Shawn Covely, director and a head coach in the club, said entrance fees, a 50/50 raffle, a gift basket created by each team, donations and T-shirt sales all contributed to the club’s donation to Hope Lodge.

Additionally, Mr. Covely clarified the club did not collect any money from this tournament and the staff volunteered for the charity event.

Mr. Covely said 66 teams participated in several locations around Scottsdale and Phoenix, which vastly exceeded expectations.

The club hosted the tournament over two weekends with the older age groups competing on Dec. 10 and the younger groups on Dec. 17.

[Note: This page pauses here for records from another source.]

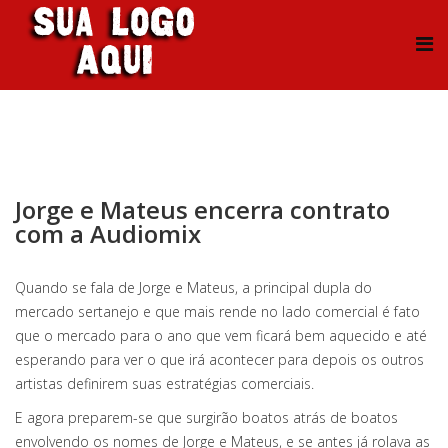
Jorge e Mateus encerra contrato
com a Audiomix
Quando se fala de Jorge e Mateus, a principal dupla do
mercado sertanejo e que mais rende no lado comercial é fato
que o mercado para o ano que vem ficará bem aquecido e até
esperando para ver o que irá acontecer para depois os outros
artistas definirem suas estratégias comerciais.
E agora preparem-se que surgirão boatos atrás de boatos
envolvendo os nomes de Jorge e Mateus, e se antes já rolava as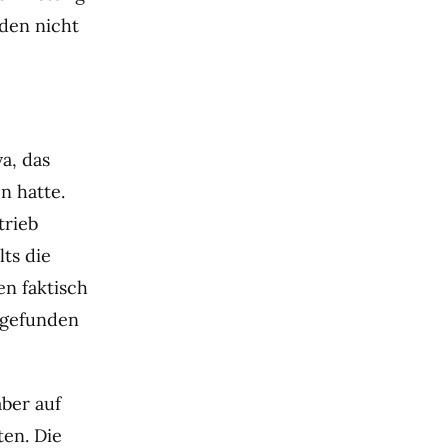
den nicht
a, das
n hatte.
trieb
ts die
n faktisch
ttgefunden
ber auf
ten. Die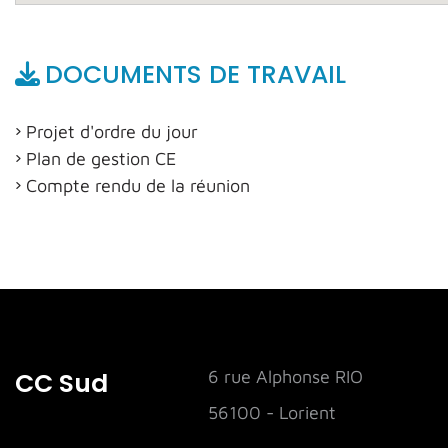
DOCUMENTS DE TRAVAIL
Projet d'ordre du jour
Plan de gestion CE
Compte rendu de la réunion
CC Sud
6 rue Alphonse RIO
56100 - Lorient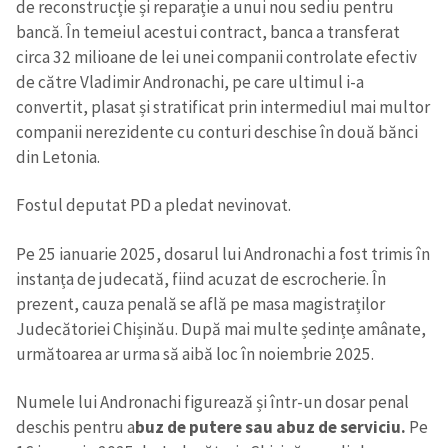
de reconstrucție și reparație a unui nou sediu pentru
in English
на русском
bancă. În temeiul acestui contract, banca a transferat
circa 32 milioane de lei unei companii controlate efectiv
de către Vladimir Andronachi, pe care ultimul i-a
convertit, plasat și stratificat prin intermediul mai multor
companii nerezidente cu conturi deschise în două bănci
din Letonia.
Fostul deputat PD a pledat nevinovat.
Pe 25 ianuarie 2025, dosarul lui Andronachi a fost trimis în
instanța de judecată, fiind acuzat de escrocherie. În
prezent, cauza penală se află pe masa magistraților
Judecătoriei Chișinău. După mai multe ședințe amânate,
următoarea ar urma să aibă loc în noiembrie 2025.
Numele lui Andronachi figurează și într-un dosar penal
deschis pentru a
buz de putere sau abuz de serviciu.
Pe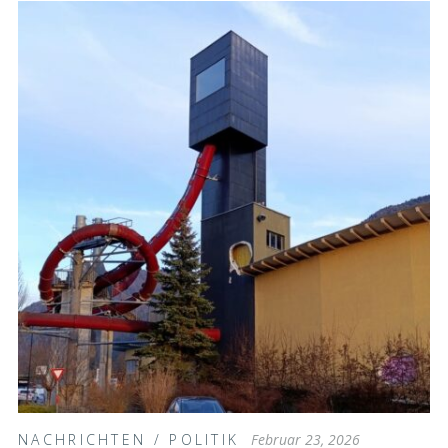
NACHRICHTEN
/
POLITIK
Februar 23, 2026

“We have received so many positive comments about last week’s tournament: about how well it was run, how fun it was and most importantly, how much it meant to everyone that we were about supporting an amazing organization like Hope Lodge,” Mr. Covely said in a Dec. 15 email response.  “We can only hope that this weekend’s tournament is received in the same way.”

Lissa Erickson, a mother of one of the volleyball players in the club, said she and her daughter are new to Ignite and is impressed to see a club put so much effort into building character through events such as this tournament.

“It makes a huge difference in how the girls see themselves, how they see their responsibility to a broader community and to their expectations of the game,” Ms. Erickson said in a Dec. 15 email response. “They are not just creating a volleyball team, they are forming a community of caring young women and it shows, in the way they treat each other, the way they treat other teams, and their own sense of ownership for improving their world.”

Preparing for ignition

About a year ago, doctors diagnosed Ms. Gonzalez with cancer and Mr. Covely said this news hit the club hard because the club’s culture is a mixture of high-level competition and family values.

Those values shined brightly as Mr. Covely was amazed at the support from the club community for Ms. Gonzalez.

“It showed me that we were more than just a volleyball club, we were a family that stayed strong together and supported each other through ups and downs,” he said.

On the other end, Ms. Gonzalez said despite the effects of cancer treatment, she wanted to be a positive role to those girls in the club.

“When my blood count was good, I would actually go to practices and walk in with a bald head because I wanted these girls to see that I wasn’t ashamed of what I looked like,” she said. “Yes, I was sick but I was still going to show my face, be strong and be a positive role model in these girls’ lives.”

These efforts between the club and Ms. Gonzalez helped form a foundation for the tournament as Mr. Covely said tournament-organizers wanted to give back to the community in a strong way.

That’s when Mr. Covely became aware Ms. Gonzalez had spent significant time volunteering with Hope Lodge.
As Mr. Covely and other club administration learned about Hope Lodge, the more the club wanted to back that organization.

“From there, our Ignite family all raised their hands to help support developing our very first tournament in order to make it a success,” Mr. Covely said.

Mr. Covely credits parents, sponsors, local families and administrators for helping to organize the tournament. Inversely, Ms. Gonzalez said Mr. Covely also deserves a lot of credit.

“I have the utmost respect for Shawn Covely because he was the one who originally said we were going to do a tournament, but we’re going to make it a charity tournament,” Ms. Gonzalez said. “Then I got involved finding what charity we were going to donate to.”

With this year’s immense success, Mr. Covely said there are plans to expand the tournament further.
Additionally, he said by the time next year’s tournament rolls around, the club’s new venue the Victorium in Scottsdale, a new five-court facility with sports-themed healthy restaurants and a second floor mezzanine.